**AIM OF THE EXERCISE:** Filter the lines below, copying only those with the string "sono".

**DATA SUPPLIED:**
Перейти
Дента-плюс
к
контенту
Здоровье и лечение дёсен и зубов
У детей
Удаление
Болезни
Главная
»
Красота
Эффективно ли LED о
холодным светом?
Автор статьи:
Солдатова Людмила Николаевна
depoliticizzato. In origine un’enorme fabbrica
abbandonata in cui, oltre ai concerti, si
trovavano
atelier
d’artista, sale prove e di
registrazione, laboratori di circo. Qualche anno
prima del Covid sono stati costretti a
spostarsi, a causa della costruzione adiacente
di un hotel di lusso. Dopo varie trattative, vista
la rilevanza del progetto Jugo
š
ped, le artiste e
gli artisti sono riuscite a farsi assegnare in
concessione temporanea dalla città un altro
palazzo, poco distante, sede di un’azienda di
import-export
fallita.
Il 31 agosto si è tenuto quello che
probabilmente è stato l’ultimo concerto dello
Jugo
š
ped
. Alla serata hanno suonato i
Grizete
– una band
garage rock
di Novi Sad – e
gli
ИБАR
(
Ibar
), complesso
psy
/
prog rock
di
* * *
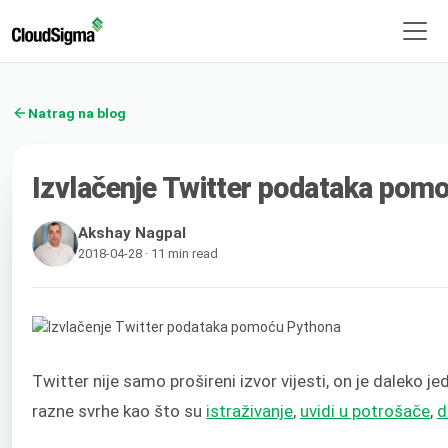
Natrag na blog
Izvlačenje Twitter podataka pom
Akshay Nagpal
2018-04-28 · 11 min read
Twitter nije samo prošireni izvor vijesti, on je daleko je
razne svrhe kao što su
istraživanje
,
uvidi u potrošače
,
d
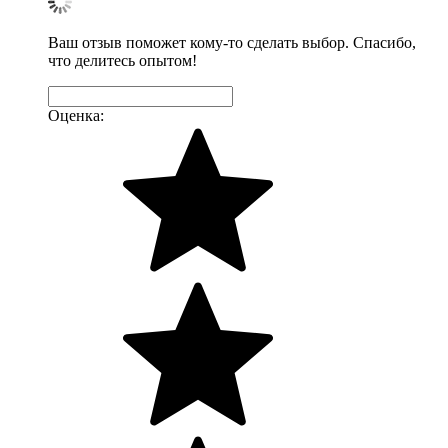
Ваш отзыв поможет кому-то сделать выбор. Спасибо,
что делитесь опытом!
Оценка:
...
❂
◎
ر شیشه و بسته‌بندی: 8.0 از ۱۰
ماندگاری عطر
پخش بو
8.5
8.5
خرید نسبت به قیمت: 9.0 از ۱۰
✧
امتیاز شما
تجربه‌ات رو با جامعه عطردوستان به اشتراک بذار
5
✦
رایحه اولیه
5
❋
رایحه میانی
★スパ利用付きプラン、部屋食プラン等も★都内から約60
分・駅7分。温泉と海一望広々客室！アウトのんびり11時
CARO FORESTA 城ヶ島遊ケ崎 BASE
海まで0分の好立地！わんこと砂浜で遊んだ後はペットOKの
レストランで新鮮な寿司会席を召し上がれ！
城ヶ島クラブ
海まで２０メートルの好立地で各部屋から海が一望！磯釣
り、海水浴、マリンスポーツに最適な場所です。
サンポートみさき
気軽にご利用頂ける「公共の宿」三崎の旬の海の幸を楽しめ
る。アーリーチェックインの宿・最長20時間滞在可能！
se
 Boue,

**REPLY TO THE TASK:**
prima del Covid sono stati costretti a
gli artisti sono riuscite a farsi assegnare in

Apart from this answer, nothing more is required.